Nowadays I try to evade this practice in cls, and some rare times I add the variables to the publicList and try to KILL them before the end of the method. Has worked so far.
to allow Indirection in your case or eXecute to work, you have to set
see: https://docs.intersystems.com/iris20212/csp/docbook/DocBook.UI.Page.cls?KEY=ROBJ_method_procedureblockand my related article: https://community.intersystems.com/post/summary-local-variable-scoping
Thanks for the reply. I've tried that too, but if I set the ProcedureBlock to 0, all the variables stay loaded in memory after the method execution, which is worse than having only the ones used inside the indirection.
Is it a dead end? There is no chance to have it working?
I read about $XECUTE accepting parameters. I tried some aproaches without good results. Could it work using that, @Robert Cemper ?
Also, thanks a lot for the link, it's a very interesting post.
Next variant
or using %EVEN,%ODD instead of EVEN, ODD
I think that that's not valid as "in theory" he doesn't know the name of variables. I would try this:
ClassMethod Indirection()
{
set TABLES(0)="EVEN"
set TABLES(1)="ODD"
for i=1:1:100
{
set table = TABLES((i#2))
set @table@(i)=i
}
zw @table
set evenTotal=0
set i=""
for
{
set i=$ORDER(@table@(i)) QUIT:i=""
set evenTotal = evenTotal+@table@(i)
}
zwrite evenTotal
}
BINGO ! You are right!
Saludos,
Ok so, to summarize the thread:
Requirements:
1.- Work with variable table names.
2.- Being able to 'see'/'use' them (i.e. the evenTotal count)

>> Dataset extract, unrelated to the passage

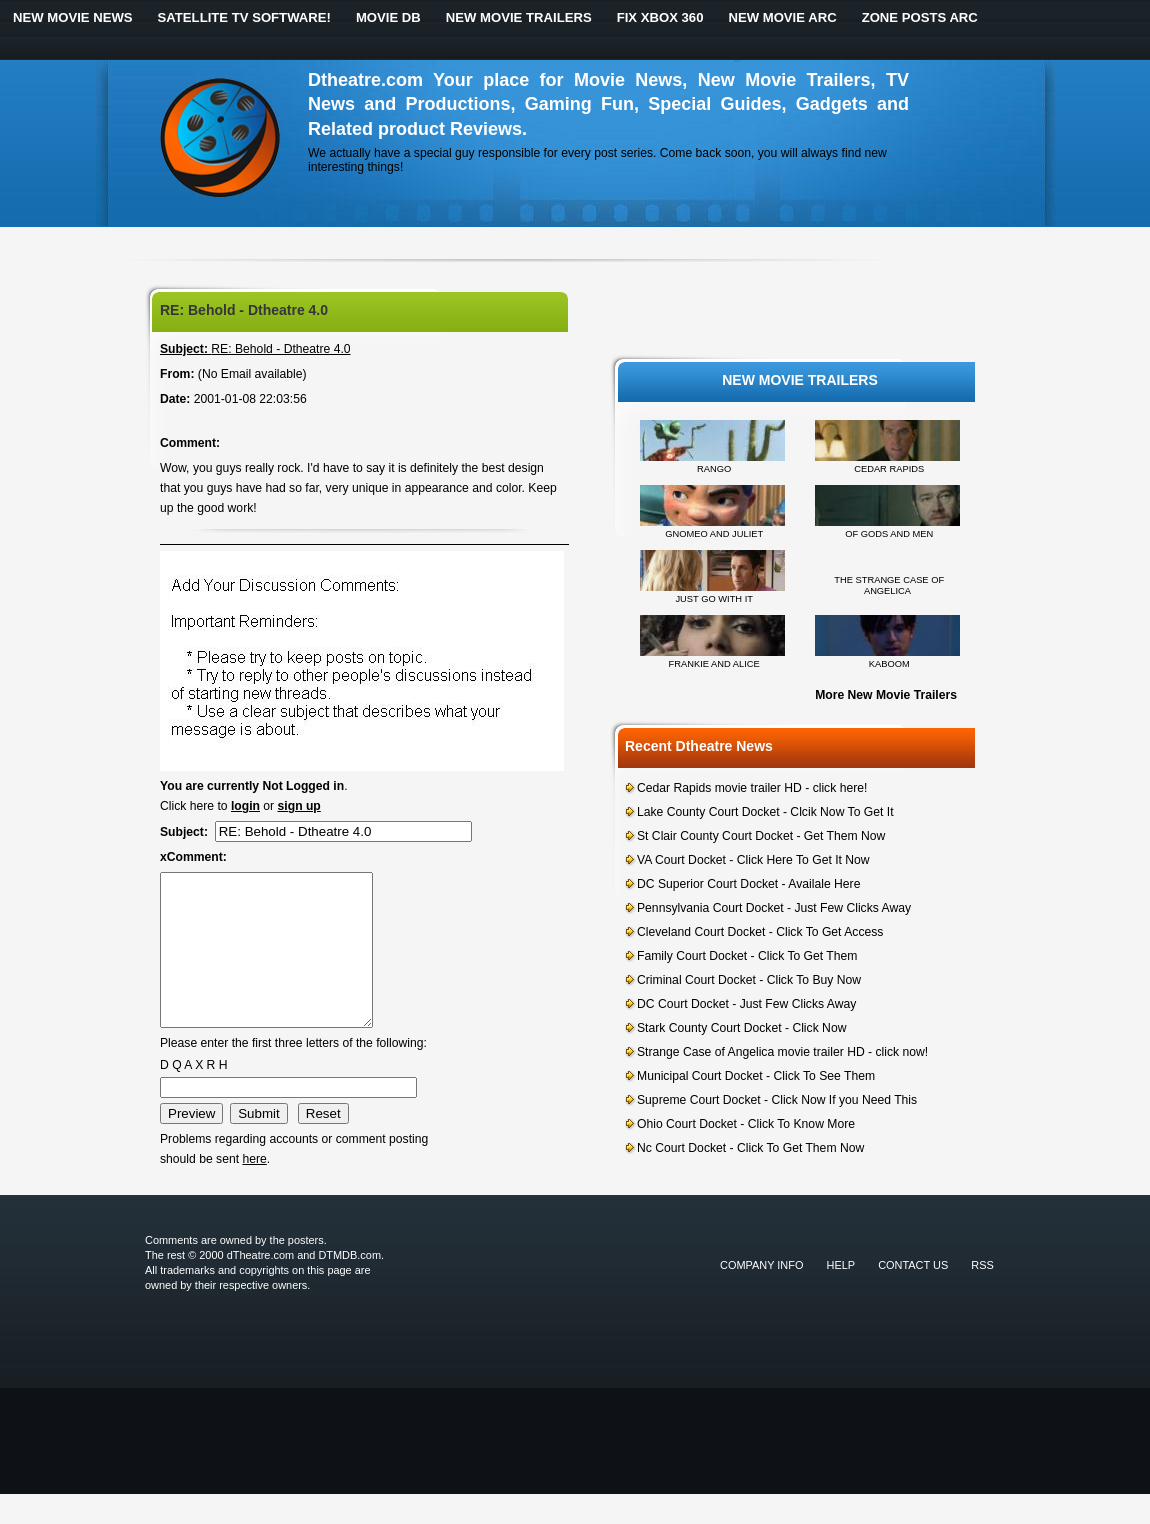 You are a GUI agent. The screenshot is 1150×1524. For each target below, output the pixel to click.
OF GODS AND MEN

3.- Not having the variables loaded in memory after method execution.
In 'ObjectScript+.int' you can have all 3. In '.cls' you can only have 1 and 2, waiving point 3.

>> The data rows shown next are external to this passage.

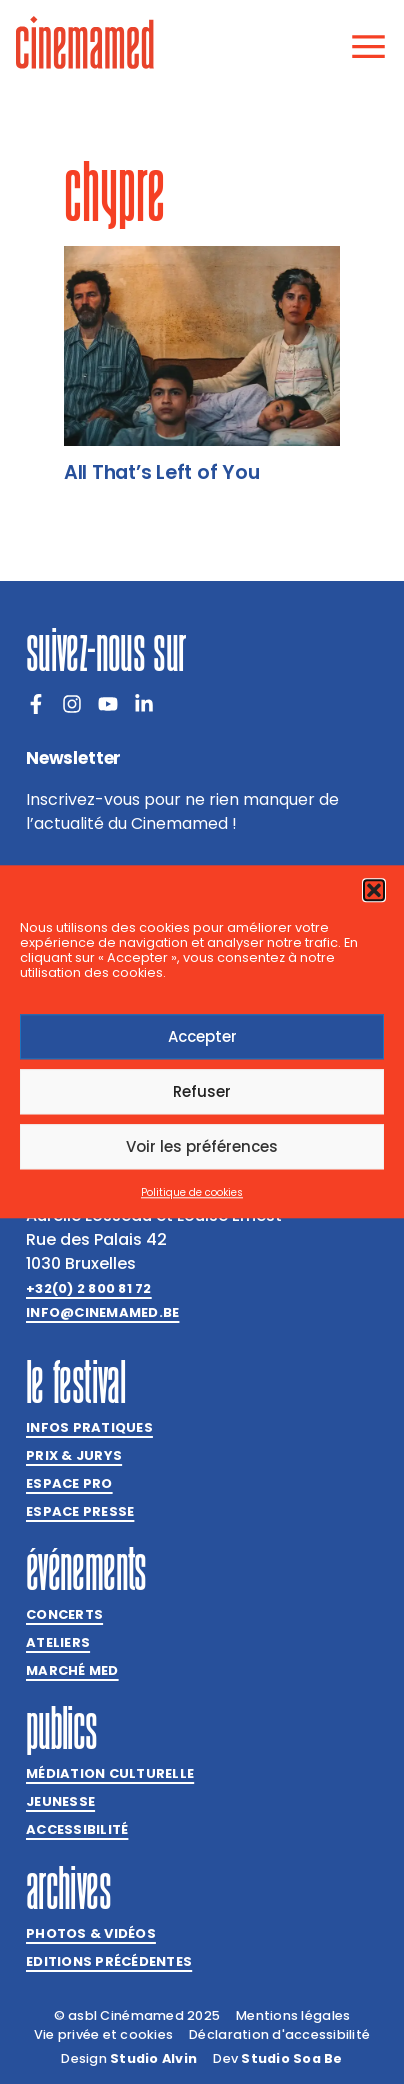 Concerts (64, 1614)
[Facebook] (36, 704)
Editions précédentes (109, 1961)
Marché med (72, 1670)
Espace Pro (69, 1483)
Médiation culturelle (110, 1773)
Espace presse (80, 1511)
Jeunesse (60, 1801)
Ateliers (58, 1642)
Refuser (202, 1091)
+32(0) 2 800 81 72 (89, 1288)
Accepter (202, 1036)
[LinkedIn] (144, 704)
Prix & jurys (74, 1455)
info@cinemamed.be (102, 1312)
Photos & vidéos (91, 1933)
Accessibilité (77, 1829)
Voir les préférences (202, 1146)
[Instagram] (72, 704)
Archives (68, 1888)
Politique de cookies (192, 1193)
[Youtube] (108, 704)
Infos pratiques (89, 1427)
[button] (374, 890) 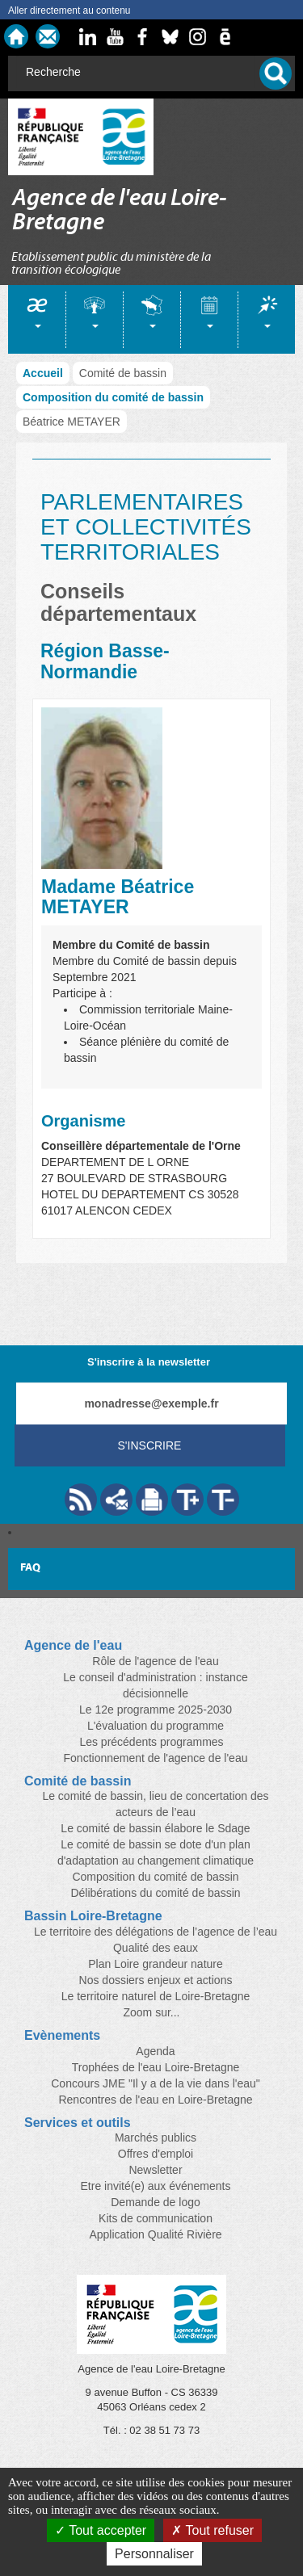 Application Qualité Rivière (155, 2234)
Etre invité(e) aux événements (156, 2186)
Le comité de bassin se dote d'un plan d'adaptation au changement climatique (155, 1852)
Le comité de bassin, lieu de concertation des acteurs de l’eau (155, 1804)
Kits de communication (156, 2218)
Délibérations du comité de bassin (155, 1892)
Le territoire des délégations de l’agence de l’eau (155, 1931)
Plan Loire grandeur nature (155, 1963)
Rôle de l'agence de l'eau (155, 1661)
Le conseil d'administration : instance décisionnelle (155, 1685)
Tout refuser (212, 2530)
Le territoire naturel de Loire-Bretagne (155, 1996)
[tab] (36, 319)
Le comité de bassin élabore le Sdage (155, 1828)
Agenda (155, 2051)
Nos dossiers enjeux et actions (156, 1980)
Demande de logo (155, 2202)
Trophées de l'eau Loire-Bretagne (156, 2067)
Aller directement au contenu (69, 10)
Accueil (43, 373)
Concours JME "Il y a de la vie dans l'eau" (155, 2083)
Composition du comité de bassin (113, 397)
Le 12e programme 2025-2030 (155, 1709)
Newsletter (155, 2169)
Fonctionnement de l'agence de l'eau (156, 1758)
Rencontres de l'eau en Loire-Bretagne (155, 2099)
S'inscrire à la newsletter (148, 1362)
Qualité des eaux (155, 1947)
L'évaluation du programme (155, 1725)
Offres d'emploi (155, 2153)
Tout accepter (100, 2530)
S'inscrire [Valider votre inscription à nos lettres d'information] (150, 1445)
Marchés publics (155, 2137)
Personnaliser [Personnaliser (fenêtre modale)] (154, 2554) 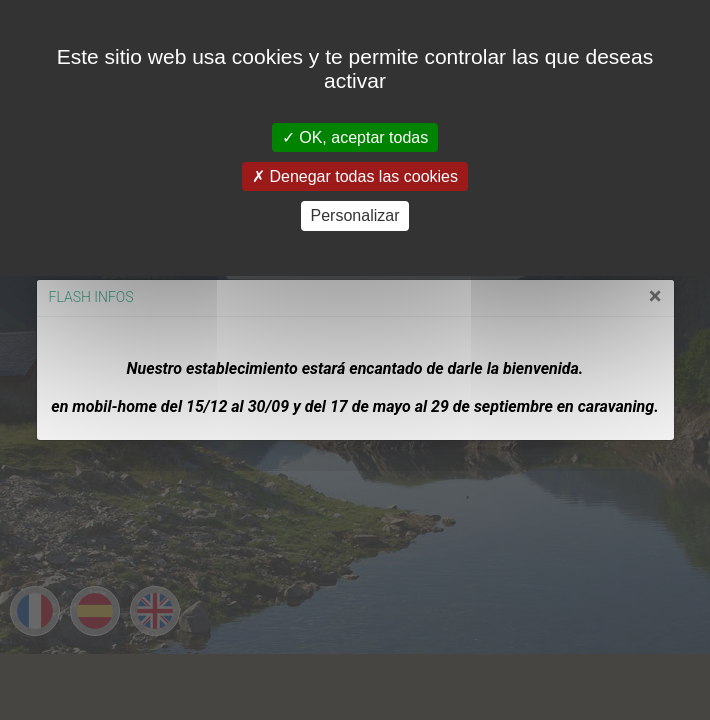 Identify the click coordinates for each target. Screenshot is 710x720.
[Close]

Options in '.cls' from better to worse in my opinion are:
a. The cleanest option I've seen is @Jose Tomas Salvador version. This option still doesn't have the point 3 but you can kill the variables before leaving the method.
b. Before 'Jose Tomas version' my choice was adding the variables to public list, and trying to kill them before leaving the method. Although it breaks the not knowing the names thing.
c. Using percent variables (obscure, and also my colleages don't know well percent vars, so risky too)
d. Set ProcedureBlock=0 (worst choice in my opinion as it makes visible all variables)
Thank you very much for your help as I was a bit anxious with this thing thinking there was a better option and I was too clumsy to find it.
AS you push on "nothing in memory" which is not related at all to INDIRECTION
I have streamlined your code to not leave any traces in memory.
OLÉ
Take into account that variables created with indirection are always public even if they're created within a procedure (in this case a classmethod with ProcedureBlock = 1 by default). So to avoid them to be in memory outside the method, you'll have to kill them.